HUSBANDS AND WIVES (20 20 Vision 15 103mins). Surely only the publicity barrage over the Mia-Woody contretemps explains the handsome reviews accorded this thin and ultimately self-serving study of marriage gone awry? Once again, the Woody Allen figure is the sole soul worthy of respect. He could seduce the enticing, fearsomely young Juliette Lewis - she's gagging for it - but soft, second thoughts prevail. He alone will learn that to be old, free and single is fine. Meanwhile, passive-aggressive wife Mia Farrow will attach herself to Liam Neeson once the disgruntled Judy Davis (dazzling in her role) has it out with Sidney Pollack after his fling with an aerobics bimbo. The roundelay is horribly plausible, even if the swaying camera is the biggest swinger around (the ranting couples are recognisable enough to command embarrassed blushes). What won't wash is Allen's loftiness, not merely about his own intentions, but about the frigid banality of what he chooses to impart about wedlock's cranky miseries. Available 26 May.

RETAIL

MGM/UA roll forth three gritty Humphrey Bogart double-features on 7 June. Titles include Conflict / Key Largo, To Have and Have Not / Dark Passage, High Sierra / Treasure of Sierra Madre. Retail price: pounds 10.99.

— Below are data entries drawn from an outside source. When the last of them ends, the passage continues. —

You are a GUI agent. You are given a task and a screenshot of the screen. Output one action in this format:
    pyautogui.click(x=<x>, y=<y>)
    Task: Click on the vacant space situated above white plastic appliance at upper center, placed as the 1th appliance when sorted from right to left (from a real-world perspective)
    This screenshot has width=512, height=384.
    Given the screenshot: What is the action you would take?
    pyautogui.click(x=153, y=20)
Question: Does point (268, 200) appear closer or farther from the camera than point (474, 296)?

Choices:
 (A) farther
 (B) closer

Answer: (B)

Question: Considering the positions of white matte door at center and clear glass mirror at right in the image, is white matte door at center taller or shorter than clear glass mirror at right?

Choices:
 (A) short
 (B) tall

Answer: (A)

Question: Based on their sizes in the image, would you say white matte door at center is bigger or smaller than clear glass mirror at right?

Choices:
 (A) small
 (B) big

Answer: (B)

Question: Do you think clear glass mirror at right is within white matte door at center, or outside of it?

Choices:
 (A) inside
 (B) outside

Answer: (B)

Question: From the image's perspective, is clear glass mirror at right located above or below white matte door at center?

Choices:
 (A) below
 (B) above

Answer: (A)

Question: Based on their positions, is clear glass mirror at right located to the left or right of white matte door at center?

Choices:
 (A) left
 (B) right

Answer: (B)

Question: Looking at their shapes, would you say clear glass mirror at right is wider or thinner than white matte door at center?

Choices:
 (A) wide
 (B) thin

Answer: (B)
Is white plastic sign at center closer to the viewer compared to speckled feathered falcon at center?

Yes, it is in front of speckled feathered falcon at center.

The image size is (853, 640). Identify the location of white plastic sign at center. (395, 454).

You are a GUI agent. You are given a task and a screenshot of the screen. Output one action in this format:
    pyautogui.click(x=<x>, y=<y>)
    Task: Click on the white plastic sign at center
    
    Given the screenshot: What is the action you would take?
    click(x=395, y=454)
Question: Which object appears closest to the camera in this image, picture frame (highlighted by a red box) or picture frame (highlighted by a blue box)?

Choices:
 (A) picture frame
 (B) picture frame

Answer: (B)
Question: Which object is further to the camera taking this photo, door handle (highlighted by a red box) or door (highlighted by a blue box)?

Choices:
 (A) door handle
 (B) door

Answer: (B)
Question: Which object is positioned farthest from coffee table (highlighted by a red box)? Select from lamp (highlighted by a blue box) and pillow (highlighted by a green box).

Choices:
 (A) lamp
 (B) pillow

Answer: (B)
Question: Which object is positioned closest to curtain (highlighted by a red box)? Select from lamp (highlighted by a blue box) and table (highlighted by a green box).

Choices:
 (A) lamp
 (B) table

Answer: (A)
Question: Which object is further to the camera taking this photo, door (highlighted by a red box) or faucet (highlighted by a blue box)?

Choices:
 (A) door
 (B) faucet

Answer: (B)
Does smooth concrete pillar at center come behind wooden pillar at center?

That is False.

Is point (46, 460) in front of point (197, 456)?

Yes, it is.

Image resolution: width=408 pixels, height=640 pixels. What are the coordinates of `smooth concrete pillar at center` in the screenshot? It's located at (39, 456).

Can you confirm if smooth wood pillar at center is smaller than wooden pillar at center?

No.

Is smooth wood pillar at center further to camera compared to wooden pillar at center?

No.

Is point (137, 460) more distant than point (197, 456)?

Warner Home Video and Columbia Tri-Star are expanding their Wide Screen libraries. JFK comes as a new Director's Cut (another 17 minutes of convoluted conspiracy theory) as does the recently re-released Blade Runner. Also available circa 7 June: Thelma and Louise, Battle of the Bulge and Superman. JFK retails at pounds 13.99, the others for pounds 12.99. Columbia Tri-Star's Taxi Driver and Midnight Express cost pounds 10.99.

Further upmarket lurks Tartan Video's The Wild Wild World of Pedro Almodovar, following on the heels of their Matador Special Edition Box Set. Video premieres for Pepi, Luci, Bom, Law of Desire, Labyrinth of Passion and What I Have Done to Deserve This? loom. Prices from pounds 15.99 to pounds 29.95. Available from 24 May.

COMPETITION

We have 10 copies of the Wide Screen Director's Cut of Blade Runner to give away. Simply answer the following questions: who played the female lead in Ridley Scott's The Duellists? Name the horror movie she made for Michael Winner. One entry per household. Answers on a postcard please, to: Blade, Arts Page, The Independent, 40 City Road, London, EC1 2DB. Closing date: Friday, 21 May.

COMPETITION WINNERS

The winners of The Adjuster contest are: Declan O'Driscoll, Tipperary; Paul Kingston, Hull; G Bond, Warrington; Mavis Corrigan, Liverpool; Y Heward, Horncastle; Martin Bradley, Derry; P Stones, Southport; B Jordan, Wigan; Neil Pain, London; James Jackson, Knowsley.

The five winners of the Doctor Who and the Daleks double-bill video are: Tom Fenton, Worcester; Dave Sargent, London; Janette Pelosi, London; Peter Lloyd, Oxford; A R MacFarlane, Surrey.